The request for a special prosecutor is part of an ongoing investigation that also includes the Trump-endorsed candidate expected to run against Nessel, Matthew DePerno, who has said that Logan and surfer turned conspiracy theorist Conan Hayes worked with him on the flawed Antrim County report

The petition filed Friday asking for a special prosecutor alleges that DePerno and two others, Stefanie Lambert Juntilla and GOP state Rep. Daire Rendon, “orchestrated a coordinated plan to gain access to voting tabulators” used in Roscommon, Barry County and Missaukee counties. 

Lambert Juntilla is DePerno’s law partner and was previously sanctioned by a federal judge for her role in bringing “frivolous” lawsuits that sought to overturn the 2020 election that former President Donald Trump lost to President Joe Biden.

The petition says that DePerno was present when Cotton, Logan, James Penrose and Jeffery Lenberg “broke into the tabulators and performed ‘tests’ on the equipment.” Penrose has been listed as a former NSA analyst and advisor to Trump, according to promotional material for DePerno events reviewed by Reuters. Lenberg has no election experience and has worked on another “audit” effort in New Mexico along with election fraud believer and COVID-19 denier David Clements

The petition follows an investigation begun earlier this year by Michigan State Police and the AG’s office which was requested by Michigan Secretary of State Jocelyn Benson after her office received reports that an unnamed third party was able to access vote tabulator components and technology in Roscommon County. The investigation later included Rendon after two township clerks in Roscommon County said she requested access to tabulators.
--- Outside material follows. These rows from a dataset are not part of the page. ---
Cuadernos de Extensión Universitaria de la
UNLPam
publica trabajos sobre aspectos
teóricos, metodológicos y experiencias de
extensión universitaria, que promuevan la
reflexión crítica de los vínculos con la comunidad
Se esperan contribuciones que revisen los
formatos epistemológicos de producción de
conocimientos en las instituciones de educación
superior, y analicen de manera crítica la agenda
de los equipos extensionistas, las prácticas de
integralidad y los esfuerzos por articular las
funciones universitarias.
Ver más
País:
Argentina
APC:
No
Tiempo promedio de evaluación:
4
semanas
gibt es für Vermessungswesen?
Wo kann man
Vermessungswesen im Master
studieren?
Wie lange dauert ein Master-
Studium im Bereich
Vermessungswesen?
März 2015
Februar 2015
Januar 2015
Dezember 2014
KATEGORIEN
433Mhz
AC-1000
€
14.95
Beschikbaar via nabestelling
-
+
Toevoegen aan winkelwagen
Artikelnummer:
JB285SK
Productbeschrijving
DePerno has denied being in the room on social media and in a radio interview, claiming that the investigation is politically motivated. 
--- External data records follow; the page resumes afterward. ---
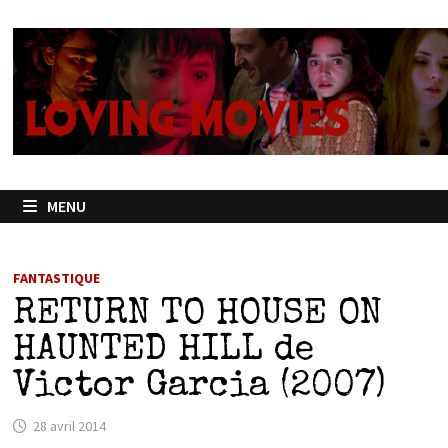
Passer
au
contenu
MENU
FANTASTIQUE
RETURN TO HOUSE ON
HAUNTED HILL de
Victor Garcia (2007)
28 avril 2014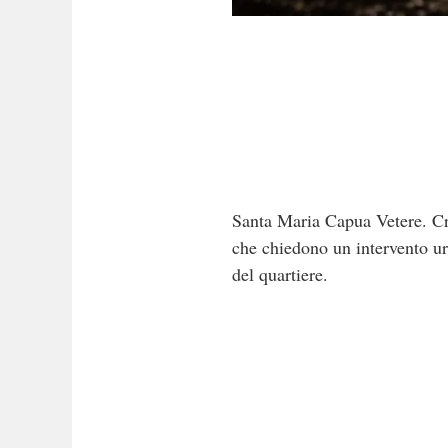
Santa Maria Capua Vetere. Cre
che chiedono un intervento urg
del quartiere.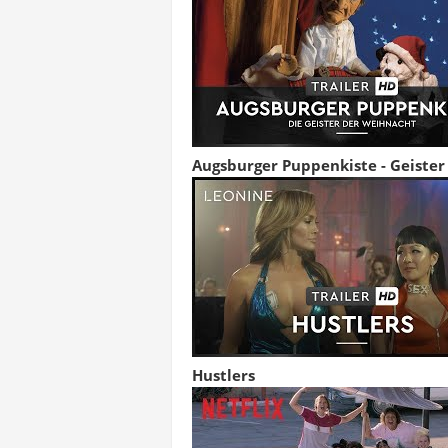
Augsburger Puppenkiste - Geiste
Hustlers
Logan made a similar claim Monday morning, taking to the encrypted messaging app Telegram to respond. 

“It is no surprise to me that in this time of corrupt American politics, and a few months before the election; that a politician, Dana Nessel, would misuse her position of power for her own political gain,” Logan said. “The American people are smarter than this, and this will backfire.”

Logan and DePerno have been linked long before the Arizona audit and continued to be so during and after, as well. 

Election Integrity Funds for the American Republic and its sister group are linked to DePerno, who rose to fame filing a failed lawsuit alleging massive fraud in Michigan’s Antrim County. Logan and Cotton were listed in DePerno’s lawsuit and the aforementioned group contributed $280,000 to the Arizona “audit” effort.